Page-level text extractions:
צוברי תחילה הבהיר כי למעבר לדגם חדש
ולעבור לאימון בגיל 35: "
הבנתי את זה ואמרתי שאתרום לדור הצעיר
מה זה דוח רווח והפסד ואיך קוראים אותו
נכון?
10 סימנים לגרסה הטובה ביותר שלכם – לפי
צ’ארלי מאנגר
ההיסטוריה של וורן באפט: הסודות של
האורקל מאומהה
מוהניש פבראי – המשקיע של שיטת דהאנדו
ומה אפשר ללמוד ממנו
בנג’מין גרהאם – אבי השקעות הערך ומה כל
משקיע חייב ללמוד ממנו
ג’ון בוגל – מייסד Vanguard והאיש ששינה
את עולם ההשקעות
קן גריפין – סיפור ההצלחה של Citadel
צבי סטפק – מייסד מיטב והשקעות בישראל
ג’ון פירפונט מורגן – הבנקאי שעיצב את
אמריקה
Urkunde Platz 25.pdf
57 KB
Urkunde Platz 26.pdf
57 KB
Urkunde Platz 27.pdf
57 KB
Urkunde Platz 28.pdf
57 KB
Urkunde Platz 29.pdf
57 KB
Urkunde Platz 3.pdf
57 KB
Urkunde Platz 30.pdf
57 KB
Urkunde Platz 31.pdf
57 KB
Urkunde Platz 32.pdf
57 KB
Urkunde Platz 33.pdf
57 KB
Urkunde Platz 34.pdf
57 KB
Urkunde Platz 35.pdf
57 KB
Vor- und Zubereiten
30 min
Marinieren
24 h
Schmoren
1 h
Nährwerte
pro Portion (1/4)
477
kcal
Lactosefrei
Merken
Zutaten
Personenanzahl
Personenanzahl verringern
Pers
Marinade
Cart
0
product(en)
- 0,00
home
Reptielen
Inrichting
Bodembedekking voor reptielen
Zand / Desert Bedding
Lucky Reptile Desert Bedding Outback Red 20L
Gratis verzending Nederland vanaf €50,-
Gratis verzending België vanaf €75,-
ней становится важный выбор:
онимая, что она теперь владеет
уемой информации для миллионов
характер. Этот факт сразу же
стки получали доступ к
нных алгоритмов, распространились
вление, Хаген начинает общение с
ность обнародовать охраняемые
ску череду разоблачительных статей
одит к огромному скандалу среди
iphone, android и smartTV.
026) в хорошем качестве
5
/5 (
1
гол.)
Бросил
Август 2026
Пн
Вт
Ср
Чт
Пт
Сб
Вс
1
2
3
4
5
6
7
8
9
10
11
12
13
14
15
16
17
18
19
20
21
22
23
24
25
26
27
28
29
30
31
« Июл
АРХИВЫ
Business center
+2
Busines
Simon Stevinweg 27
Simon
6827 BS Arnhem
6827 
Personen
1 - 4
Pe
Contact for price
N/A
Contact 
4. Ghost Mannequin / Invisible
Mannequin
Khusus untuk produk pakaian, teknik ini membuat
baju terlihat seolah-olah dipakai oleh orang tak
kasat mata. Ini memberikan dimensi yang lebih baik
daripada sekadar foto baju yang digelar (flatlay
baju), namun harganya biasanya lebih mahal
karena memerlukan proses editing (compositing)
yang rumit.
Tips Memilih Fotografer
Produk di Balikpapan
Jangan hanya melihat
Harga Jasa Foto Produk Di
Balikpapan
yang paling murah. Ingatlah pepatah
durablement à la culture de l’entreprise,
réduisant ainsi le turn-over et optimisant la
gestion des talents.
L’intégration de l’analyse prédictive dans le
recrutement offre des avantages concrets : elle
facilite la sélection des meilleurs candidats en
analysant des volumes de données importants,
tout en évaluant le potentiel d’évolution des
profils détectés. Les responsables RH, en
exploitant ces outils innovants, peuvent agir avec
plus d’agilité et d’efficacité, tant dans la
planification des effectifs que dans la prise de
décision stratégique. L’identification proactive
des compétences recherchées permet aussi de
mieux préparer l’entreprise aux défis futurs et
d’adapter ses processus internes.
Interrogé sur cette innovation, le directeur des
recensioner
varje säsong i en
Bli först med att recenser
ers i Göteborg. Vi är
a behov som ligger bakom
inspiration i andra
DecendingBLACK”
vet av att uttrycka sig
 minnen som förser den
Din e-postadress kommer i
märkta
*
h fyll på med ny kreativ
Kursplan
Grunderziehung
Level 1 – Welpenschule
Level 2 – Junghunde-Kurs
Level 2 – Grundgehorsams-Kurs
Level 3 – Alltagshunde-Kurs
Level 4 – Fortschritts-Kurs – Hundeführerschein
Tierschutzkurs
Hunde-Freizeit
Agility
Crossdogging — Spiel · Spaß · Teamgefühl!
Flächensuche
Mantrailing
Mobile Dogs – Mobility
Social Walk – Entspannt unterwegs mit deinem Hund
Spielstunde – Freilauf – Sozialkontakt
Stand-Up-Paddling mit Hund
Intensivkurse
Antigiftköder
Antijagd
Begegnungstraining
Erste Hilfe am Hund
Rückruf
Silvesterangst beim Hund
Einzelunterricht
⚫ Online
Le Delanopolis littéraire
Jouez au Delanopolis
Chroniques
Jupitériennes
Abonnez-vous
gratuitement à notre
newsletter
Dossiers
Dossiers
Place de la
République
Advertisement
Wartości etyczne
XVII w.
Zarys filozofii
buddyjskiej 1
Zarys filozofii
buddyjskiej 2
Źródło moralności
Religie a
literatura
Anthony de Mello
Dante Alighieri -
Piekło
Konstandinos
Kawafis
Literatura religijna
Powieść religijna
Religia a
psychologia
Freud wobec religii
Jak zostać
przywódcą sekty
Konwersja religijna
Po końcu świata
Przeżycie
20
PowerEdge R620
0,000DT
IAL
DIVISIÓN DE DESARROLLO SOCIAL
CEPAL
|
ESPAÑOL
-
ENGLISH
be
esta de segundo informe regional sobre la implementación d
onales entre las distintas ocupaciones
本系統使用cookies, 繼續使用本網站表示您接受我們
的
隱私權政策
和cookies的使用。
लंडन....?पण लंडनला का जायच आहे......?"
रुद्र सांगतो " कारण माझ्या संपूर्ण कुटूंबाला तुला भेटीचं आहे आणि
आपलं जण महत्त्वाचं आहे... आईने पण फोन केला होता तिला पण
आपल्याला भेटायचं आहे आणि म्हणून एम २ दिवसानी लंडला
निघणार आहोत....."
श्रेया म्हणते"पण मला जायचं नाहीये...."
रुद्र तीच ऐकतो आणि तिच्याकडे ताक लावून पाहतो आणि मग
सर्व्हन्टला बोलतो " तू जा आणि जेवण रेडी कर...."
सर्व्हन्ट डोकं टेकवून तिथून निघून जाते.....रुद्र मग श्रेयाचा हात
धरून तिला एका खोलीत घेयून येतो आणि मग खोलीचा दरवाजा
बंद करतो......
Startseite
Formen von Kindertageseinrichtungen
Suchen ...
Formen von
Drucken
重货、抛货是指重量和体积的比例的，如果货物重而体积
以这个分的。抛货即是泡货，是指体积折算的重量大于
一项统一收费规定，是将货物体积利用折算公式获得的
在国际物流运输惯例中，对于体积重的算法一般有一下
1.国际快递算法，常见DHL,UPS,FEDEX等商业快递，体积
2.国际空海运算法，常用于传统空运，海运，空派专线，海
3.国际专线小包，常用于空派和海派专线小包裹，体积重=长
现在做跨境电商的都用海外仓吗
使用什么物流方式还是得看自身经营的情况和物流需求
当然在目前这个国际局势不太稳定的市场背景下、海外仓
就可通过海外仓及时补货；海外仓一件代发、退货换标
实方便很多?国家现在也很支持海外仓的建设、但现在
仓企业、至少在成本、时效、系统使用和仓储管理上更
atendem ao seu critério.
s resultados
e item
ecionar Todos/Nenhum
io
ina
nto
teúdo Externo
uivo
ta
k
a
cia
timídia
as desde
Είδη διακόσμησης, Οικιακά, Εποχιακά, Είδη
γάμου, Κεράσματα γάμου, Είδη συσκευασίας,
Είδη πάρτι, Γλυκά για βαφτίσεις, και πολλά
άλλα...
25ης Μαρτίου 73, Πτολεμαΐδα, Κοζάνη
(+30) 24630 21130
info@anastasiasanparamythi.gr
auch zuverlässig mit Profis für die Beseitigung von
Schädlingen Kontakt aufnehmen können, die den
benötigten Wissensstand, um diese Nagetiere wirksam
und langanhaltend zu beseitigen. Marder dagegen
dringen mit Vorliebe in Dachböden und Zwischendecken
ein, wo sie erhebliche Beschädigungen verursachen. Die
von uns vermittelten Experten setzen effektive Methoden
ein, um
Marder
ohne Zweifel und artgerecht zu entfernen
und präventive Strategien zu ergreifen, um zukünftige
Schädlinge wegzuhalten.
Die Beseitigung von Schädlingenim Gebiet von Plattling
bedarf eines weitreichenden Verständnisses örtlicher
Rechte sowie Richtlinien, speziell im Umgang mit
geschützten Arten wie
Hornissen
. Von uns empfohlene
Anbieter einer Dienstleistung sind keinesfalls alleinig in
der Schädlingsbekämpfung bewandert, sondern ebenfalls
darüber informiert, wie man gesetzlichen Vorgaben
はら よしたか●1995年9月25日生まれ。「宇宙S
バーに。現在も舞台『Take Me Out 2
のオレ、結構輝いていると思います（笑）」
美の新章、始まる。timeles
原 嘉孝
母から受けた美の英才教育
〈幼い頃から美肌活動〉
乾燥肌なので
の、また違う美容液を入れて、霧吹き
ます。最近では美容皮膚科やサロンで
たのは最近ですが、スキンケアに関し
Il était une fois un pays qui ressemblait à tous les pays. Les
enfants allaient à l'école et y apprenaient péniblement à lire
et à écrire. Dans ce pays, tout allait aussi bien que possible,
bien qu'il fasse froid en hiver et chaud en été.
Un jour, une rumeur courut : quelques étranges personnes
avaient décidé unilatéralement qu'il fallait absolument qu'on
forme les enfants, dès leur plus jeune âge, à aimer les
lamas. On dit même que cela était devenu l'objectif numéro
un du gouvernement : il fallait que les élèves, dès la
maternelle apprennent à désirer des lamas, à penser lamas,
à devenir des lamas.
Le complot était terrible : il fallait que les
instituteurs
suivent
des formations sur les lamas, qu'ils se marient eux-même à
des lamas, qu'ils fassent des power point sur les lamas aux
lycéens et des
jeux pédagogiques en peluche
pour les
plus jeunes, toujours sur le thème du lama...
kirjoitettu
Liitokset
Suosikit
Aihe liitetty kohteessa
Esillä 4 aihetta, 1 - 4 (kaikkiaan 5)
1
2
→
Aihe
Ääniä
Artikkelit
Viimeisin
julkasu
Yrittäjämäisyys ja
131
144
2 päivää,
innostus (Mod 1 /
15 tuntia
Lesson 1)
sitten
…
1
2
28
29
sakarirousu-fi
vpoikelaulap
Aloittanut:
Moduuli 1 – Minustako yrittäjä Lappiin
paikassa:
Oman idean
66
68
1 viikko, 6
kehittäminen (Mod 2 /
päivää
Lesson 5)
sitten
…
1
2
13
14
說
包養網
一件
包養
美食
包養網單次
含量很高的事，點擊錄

> [Work instruction]: All that is wanted is the stretch of lines above from the one containing "以这个分的。抛货即是泡货，是指体积折算的重量大于" through the one containing "就可通过海外仓及时补货；海外仓一件代发、退货换标", duplicated exactly.

> [Finished exercise]:
以这个分的。抛货即是泡货，是指体积折算的重量大于
一项统一收费规定，是将货物体积利用折算公式获得的
在国际物流运输惯例中，对于体积重的算法一般有一下
1.国际快递算法，常见DHL,UPS,FEDEX等商业快递，体积
2.国际空海运算法，常用于传统空运，海运，空派专线，海
3.国际专线小包，常用于空派和海派专线小包裹，体积重=长
现在做跨境电商的都用海外仓吗
使用什么物流方式还是得看自身经营的情况和物流需求
当然在目前这个国际局势不太稳定的市场背景下、海外仓
就可通过海外仓及时补货；海外仓一件代发、退货换标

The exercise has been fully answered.